Pace incerta e fame alle porte
Etiopia – Eritrea: continua la tensione
Due anni di guerra tra Eritrea ed Etiopia (1998-2000), per una incomprensibile questione di confine, ha provocato la morte di oltre 80 mila soldati, centinaia di migliaia di espulsioni e conseguenze economiche che hanno aggravato la povertà delle popolazioni dei due paesi.
Dopo il trattato di Algeri (maggio 2000) le armi tacciono, separate da una forza di intermediazione Onu di 4.200 caschi blu, e la soluzione della contesa è stata affidata al Tribunale arbitrale dell’Aia, che nel 2003 ha tracciato i nuovi confini tra i due paesi in maniera «definitiva e irrevocabile: Balme, la località simbolo, è stata assegnata all’Eritrea; i confini devono essere resi certi e verificabili con pilastri in cemento.

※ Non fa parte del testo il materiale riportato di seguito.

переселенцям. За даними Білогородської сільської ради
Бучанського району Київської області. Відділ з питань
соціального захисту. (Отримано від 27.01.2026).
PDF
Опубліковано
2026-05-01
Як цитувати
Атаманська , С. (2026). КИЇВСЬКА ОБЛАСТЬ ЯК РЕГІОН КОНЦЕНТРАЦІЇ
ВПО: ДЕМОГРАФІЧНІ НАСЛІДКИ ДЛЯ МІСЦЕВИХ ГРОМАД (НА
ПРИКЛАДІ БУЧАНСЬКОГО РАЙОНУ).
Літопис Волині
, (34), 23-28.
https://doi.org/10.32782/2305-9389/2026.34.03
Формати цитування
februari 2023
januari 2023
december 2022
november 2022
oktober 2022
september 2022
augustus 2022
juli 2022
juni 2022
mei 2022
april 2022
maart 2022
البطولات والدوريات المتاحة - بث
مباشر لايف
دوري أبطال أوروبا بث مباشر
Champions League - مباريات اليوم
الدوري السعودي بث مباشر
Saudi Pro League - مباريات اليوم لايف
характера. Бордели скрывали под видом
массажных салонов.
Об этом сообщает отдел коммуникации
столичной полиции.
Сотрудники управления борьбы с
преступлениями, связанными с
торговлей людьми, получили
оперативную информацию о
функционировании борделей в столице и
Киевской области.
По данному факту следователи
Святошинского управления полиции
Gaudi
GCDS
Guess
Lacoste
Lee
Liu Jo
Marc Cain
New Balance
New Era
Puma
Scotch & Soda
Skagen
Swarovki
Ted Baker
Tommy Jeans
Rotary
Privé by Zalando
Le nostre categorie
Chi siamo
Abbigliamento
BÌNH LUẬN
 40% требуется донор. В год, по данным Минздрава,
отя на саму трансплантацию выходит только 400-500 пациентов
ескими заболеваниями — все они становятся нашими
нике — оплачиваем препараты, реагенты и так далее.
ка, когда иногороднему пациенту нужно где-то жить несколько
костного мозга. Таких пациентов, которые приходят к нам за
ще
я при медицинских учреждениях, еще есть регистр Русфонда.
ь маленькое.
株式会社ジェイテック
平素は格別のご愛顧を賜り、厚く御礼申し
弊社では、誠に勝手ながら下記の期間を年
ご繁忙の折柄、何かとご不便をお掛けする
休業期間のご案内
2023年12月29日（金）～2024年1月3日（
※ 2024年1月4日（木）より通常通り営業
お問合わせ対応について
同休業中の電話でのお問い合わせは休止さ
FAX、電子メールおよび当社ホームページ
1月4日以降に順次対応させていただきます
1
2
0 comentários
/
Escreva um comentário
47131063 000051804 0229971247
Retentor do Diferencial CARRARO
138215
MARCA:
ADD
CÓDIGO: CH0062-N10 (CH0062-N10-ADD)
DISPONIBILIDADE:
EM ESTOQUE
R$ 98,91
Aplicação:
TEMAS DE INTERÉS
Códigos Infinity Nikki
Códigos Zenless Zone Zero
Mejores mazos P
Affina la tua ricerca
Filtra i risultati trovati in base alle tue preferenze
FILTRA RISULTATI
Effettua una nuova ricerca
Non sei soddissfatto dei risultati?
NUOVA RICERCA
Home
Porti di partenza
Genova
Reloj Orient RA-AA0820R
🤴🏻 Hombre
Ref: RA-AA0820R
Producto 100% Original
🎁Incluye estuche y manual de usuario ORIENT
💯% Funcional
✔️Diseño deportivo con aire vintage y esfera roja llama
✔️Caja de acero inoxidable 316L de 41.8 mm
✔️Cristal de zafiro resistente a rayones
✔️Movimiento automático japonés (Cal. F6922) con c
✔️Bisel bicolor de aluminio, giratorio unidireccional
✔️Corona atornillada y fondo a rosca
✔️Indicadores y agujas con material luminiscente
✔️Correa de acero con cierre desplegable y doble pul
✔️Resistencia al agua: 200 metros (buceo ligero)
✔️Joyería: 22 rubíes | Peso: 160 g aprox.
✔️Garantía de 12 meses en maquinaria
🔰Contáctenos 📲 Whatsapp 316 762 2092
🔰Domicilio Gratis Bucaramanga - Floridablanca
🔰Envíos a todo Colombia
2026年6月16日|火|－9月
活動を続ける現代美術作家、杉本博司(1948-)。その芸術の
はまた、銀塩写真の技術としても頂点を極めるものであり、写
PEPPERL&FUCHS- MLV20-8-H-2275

Ma l’Etiopia continua a non riconoscere tale decisione, ritenuta troppo sbilanciata a favore di Asmara, e finora si è opposta all’erezione di pietre militari. L’Eritrea si rifiuta di rimettere nuovamente in discussione la decisione e ha deciso di colpire con una serie di restrizioni la missione Onu, incaricata di presidiare la zona cuscinetto che divide i due paesi.
Mentre il capo missione Onu in Etiopia ed Eritrea (Unmee) e i paesi garanti del trattato di Algeri continuano a lanciare appelli ai governi di Asmara e Addis Abeba, affinché accettino senza riserve la demarcazione, la tensione tra i due paesi continua a crescere: lo stato di allerta permanente e i movimenti di truppe da ambo le parti degli ultimi mesi rischiano di sfociare nella ripresa delle ostilità.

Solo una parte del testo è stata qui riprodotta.